- _Material provided_
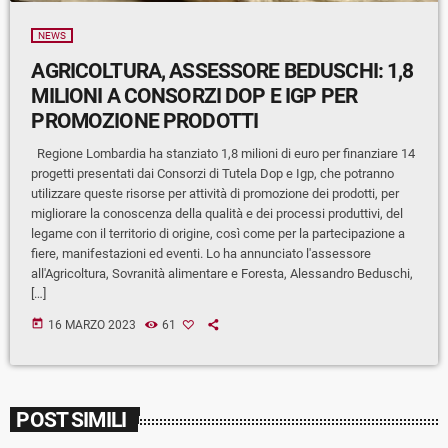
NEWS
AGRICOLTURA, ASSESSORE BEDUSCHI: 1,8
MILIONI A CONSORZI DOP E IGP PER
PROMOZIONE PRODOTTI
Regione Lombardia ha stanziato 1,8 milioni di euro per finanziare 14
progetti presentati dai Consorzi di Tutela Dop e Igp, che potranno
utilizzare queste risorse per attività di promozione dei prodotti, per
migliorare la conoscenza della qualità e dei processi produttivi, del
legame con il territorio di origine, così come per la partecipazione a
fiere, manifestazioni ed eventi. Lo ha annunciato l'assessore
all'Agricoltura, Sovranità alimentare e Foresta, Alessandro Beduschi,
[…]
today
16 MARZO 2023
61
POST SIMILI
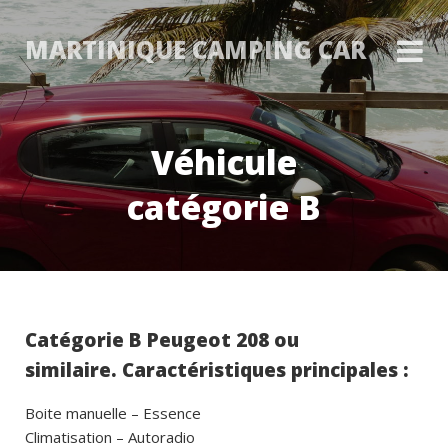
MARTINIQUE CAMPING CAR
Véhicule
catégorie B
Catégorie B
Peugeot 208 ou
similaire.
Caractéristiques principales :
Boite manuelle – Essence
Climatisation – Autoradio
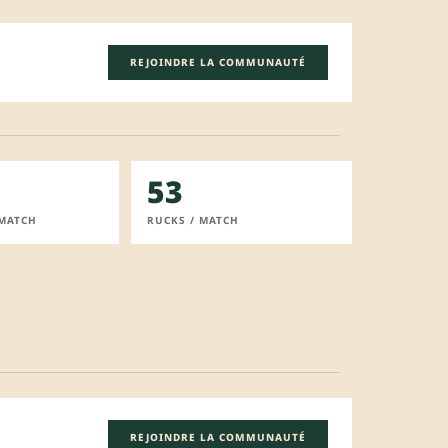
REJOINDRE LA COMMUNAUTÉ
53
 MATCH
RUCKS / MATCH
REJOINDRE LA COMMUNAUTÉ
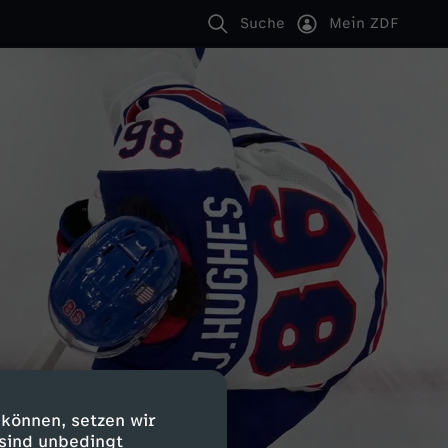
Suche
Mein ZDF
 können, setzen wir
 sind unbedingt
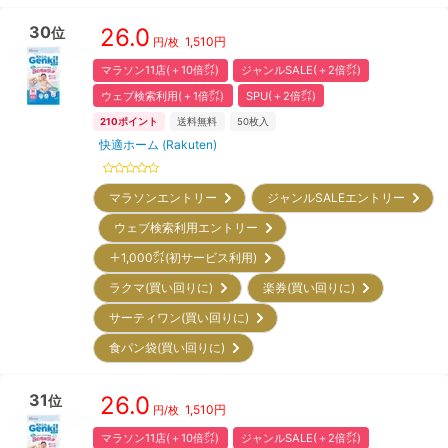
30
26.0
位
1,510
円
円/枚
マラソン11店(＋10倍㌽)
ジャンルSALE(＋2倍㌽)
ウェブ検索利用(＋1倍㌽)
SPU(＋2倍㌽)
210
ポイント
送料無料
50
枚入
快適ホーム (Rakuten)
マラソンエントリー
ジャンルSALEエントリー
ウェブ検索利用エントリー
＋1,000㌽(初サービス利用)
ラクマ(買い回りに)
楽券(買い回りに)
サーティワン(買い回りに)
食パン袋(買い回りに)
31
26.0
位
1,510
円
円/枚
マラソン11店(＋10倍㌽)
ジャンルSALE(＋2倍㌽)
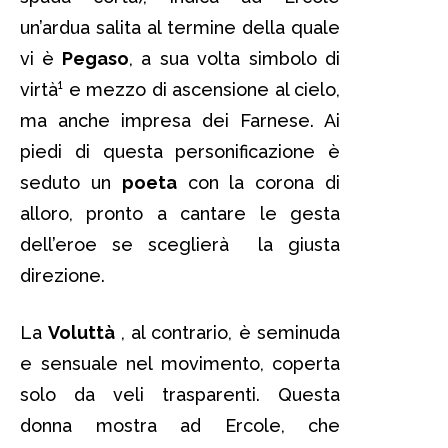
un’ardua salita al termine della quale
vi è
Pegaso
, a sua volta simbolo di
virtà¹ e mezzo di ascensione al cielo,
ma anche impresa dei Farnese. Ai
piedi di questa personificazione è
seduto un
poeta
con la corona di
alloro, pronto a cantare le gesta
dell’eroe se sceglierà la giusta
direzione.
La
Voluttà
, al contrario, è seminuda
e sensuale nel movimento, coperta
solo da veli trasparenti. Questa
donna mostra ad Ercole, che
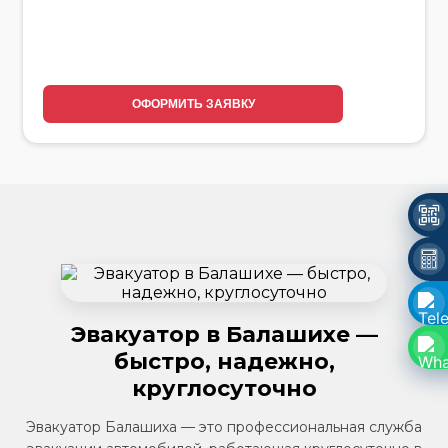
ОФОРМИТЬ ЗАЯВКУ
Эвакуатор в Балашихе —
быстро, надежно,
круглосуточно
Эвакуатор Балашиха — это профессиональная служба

- _What to produce_
The task calls for every line of the material that contains the string "della".

- _Written solution_
migliorare la conoscenza della qualità e dei processi produttivi, del
un’ardua salita al termine della quale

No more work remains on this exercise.